While the use of antipsychotics to treat aggressive outbursts in people with intellectual disability has become standard medical practice, evidence for the drugs’ effectiveness in this setting is equivocal while concerns have been raised about over-medication, particularly in view of the potential for long-term side-effects such as dystonias (involuntary muscle contractions), parkinsonism (rigidity and tremors), weight gain, tachycardia, hypotension and impotence.
In the UK, some 200,000 people with intellectual disability who show challenging aggressive behaviour are given antipsychotics. In the study published in the latest issue of The Lancet (2008; 371:57-63), researchers led by Professor Peter Tyrer from the Department of Psychological Medicine at Imperial College, London tested the validity of this strategy by measuring the effects of antipsychotics and placebos on the aggressive behaviour of 86 non-psychotic patients in 10 centres in England and Wales and one in Queensland, Australia.
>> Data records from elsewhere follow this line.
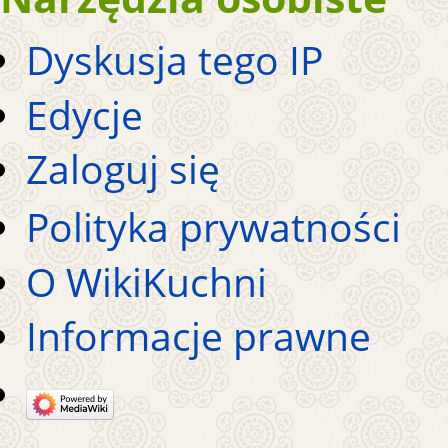
Dyskusja tego IP
Edycje
Zaloguj się
Polityka prywatności
O WikiKuchni
Informacje prawne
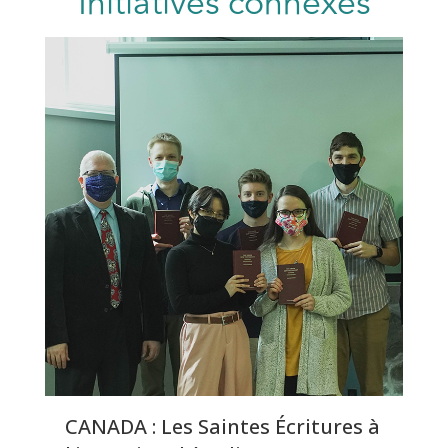
Initiatives connexes
CANADA : Les Saintes Écritures à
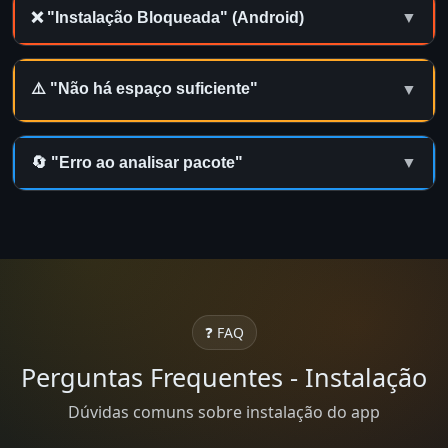
❌ "Instalação Bloqueada" (Android)
▼
⚠️ "Não há espaço suficiente"
▼
🔄 "Erro ao analisar pacote"
▼
❓ FAQ
Perguntas Frequentes - Instalação
Dúvidas comuns sobre instalação do app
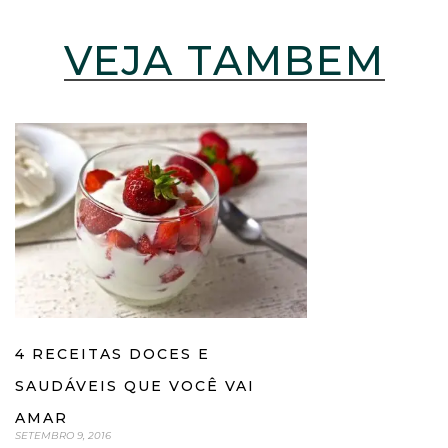
VEJA TAMBÉM
4 RECEITAS DOCES E
SAUDÁVEIS QUE VOCÊ VAI
AMAR
SETEMBRO 9, 2016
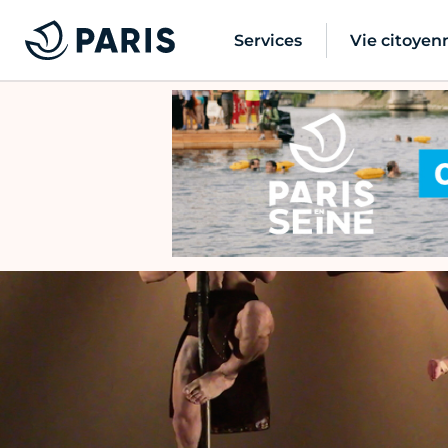
Services
Vie citoyen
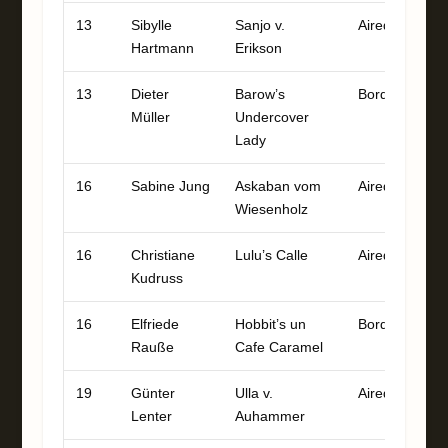
13
Sibylle
Sanjo v.
Airedale
8
Hartmann
Erikson
13
Dieter
Barow’s
Border
8
Müller
Undercover
Lady
16
Sabine Jung
Askaban vom
Airedale
8
Wiesenholz
16
Christiane
Lulu’s Calle
Airedale
8
Kudruss
16
Elfriede
Hobbit’s un
Border
8
Rauße
Cafe Caramel
19
Günter
Ulla v.
Airedale
8
Lenter
Auhammer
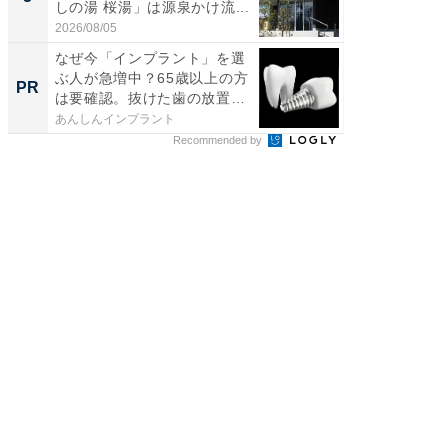
しの湯 桜湯」は源泉かけ流...
は和の
が...
2026/08/05
2026/08/0
なぜ今「インプラント」を選
すべて
ぶ人が急増中？65歳以上の方
るその
PR
PR
は要確認。抜けた歯の放置
は...
あんしんインプラント
COCO VIL
Recommended by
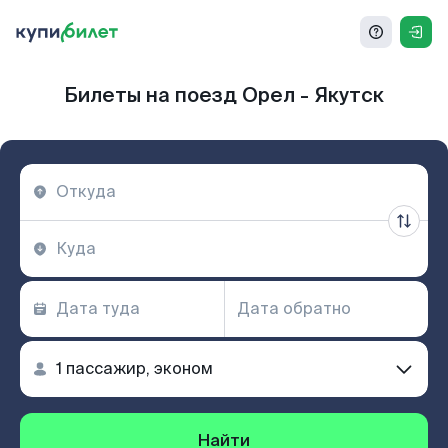
Билеты на поезд Орел - Якутск
Найти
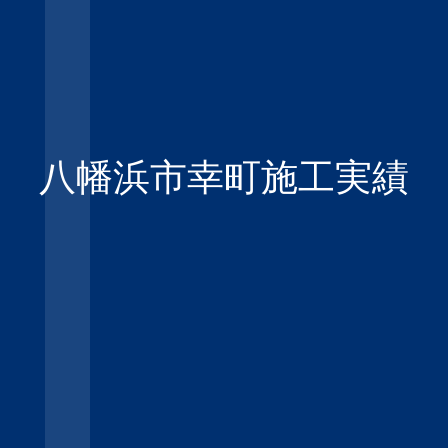
八幡浜市幸町施工実績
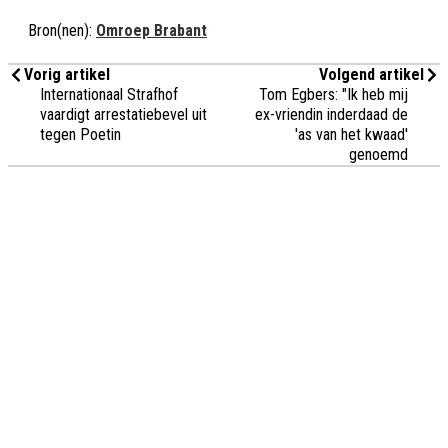
Bron(nen):
Omroep Brabant
Vorig artikel
Volgend artikel
Internationaal Strafhof
Tom Egbers: "Ik heb mij
vaardigt arrestatiebevel uit
ex-vriendin inderdaad de
tegen Poetin
'as van het kwaad'
genoemd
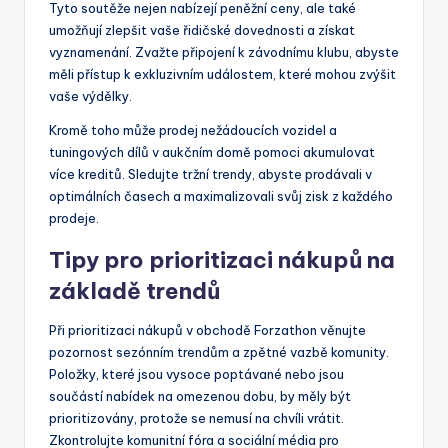
Tyto soutěže nejen nabízejí peněžní ceny, ale také
umožňují zlepšit vaše řidičské dovednosti a získat
vyznamenání. Zvažte připojení k závodnímu klubu, abyste
měli přístup k exkluzivním událostem, které mohou zvýšit
vaše výdělky.
Kromě toho může prodej nežádoucích vozidel a
tuningových dílů v aukčním domě pomoci akumulovat
více kreditů. Sledujte tržní trendy, abyste prodávali v
optimálních časech a maximalizovali svůj zisk z každého
prodeje.
Tipy pro prioritizaci nákupů na
základě trendů
Při prioritizaci nákupů v obchodě Forzathon věnujte
pozornost sezónním trendům a zpětné vazbě komunity.
Položky, které jsou vysoce poptávané nebo jsou
součástí nabídek na omezenou dobu, by měly být
prioritizovány, protože se nemusí na chvíli vrátit.
Zkontrolujte komunitní fóra a sociální média pro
The patients were randomised to risperidone (n = 29), the first-generation antipsychotic haloperidol (Haldol, also Johnson & Johnson; n = 28) or placebo (n = 29). Clinical assessments of aggression, aberrant behaviour, quality of life and adverse drug effects as well as carer uplift (i.e., positive feelings about care of the disabled person) and burden, together with overall costs, were recorded at weeks four, 12 and 26 of the trial. The primary outcome was change in aggression after four weeks’ treatment, as measured with the modified overt aggression scale (MOAS).
Reduced agression
At the four-week stage, aggression had reduced substantially with all three treatments but the biggest change was seen in the placebo group, with a median decrease of nine or 79% from baseline in the MOAS score. The reductions in the MOAS score for risperidone and haloperidol after four weeks were seven/58% from baseline and 6.5/65% respectively.
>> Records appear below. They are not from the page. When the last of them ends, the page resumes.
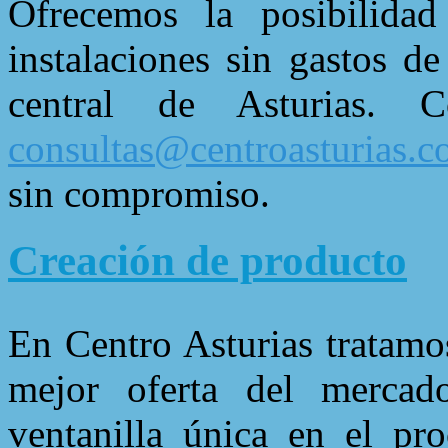
Ofrecemos la posibilidad
instalaciones sin gastos d
central de Asturias. 
consultas@centroasturias.
sin compromiso.
Creación de producto
En Centro Asturias tratamo
mejor oferta del mercad
ventanilla única en el pr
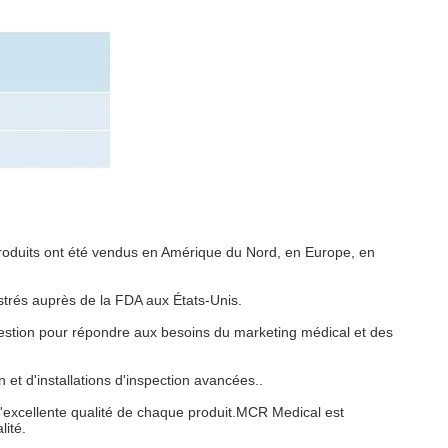
produits ont été vendus en Amérique du Nord, en Europe, en
strés auprès de la FDA aux États-Unis.
estion pour répondre aux besoins du marketing médical et des
et d'installations d'inspection avancées..
'excellente qualité de chaque produit.MCR Medical est
lité.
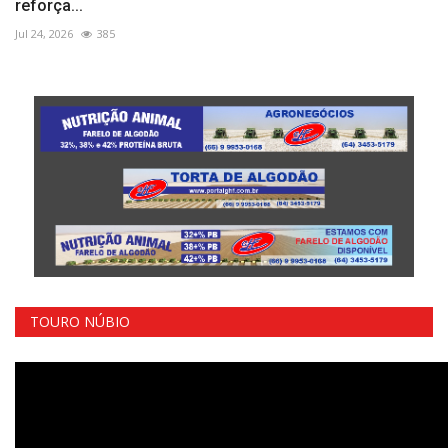
reforça...
Jul 24, 2026
385
TOURO NÚBIO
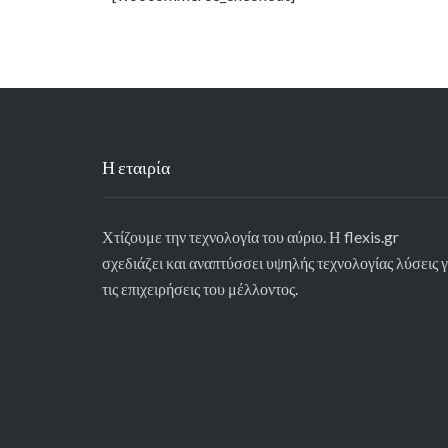
Η εταιρία
Χτίζουμε την τεχνολογία του αύριο. Η flexis.gr
σχεδιάζει και αναπτύσσει υψηλής τεχνολογίας λύσεις γ
τις επιχειρήσεις του μέλλοντος.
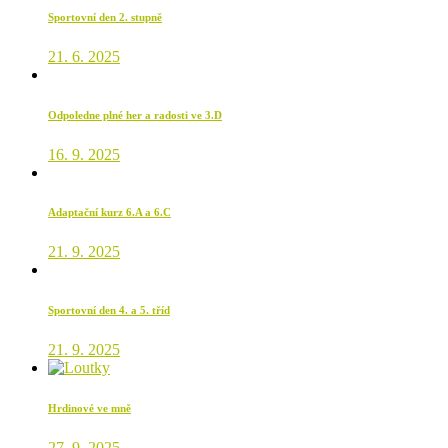
Sportovní den 2. stupně
21. 6. 2025
Odpoledne plné her a radosti ve 3.D
16. 9. 2025
Adaptační kurz 6.A a 6.C
21. 9. 2025
Sportovní den 4. a 5. tříd
21. 9. 2025
Hrdinové ve mně
27. 9. 2025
Although there were no significant differences between treatments in other respects (including adverse effects), at no point in the trial did the patients given placebo show any evidence of a worse response than those assigned to either of the antipsychotics, the authors noted. One explanation for the marked response seen with placebo could be that people with learning disabilities often feel neglected and hence benefited to an unusual degree from the attention given to them in the study.
“Our trial shows that aggressive challenging behaviour in people with intellectual ability decreases whether or not active medication is given,” the researchers concluded. “The routine prescription of antipsychotic drugs early in the management of aggressive challenging behaviour, even in low doses, should no longer be regarded as a satisfactory form of care.” Nonetheless, they added, the results “should not be interpreted as an indication that antipsychotic drugs have no place in some aspects of behaviour disturbance”.
Johnson & Johnson has not commented on the study, other than to say that it only promotes the antipsychotics for approved uses.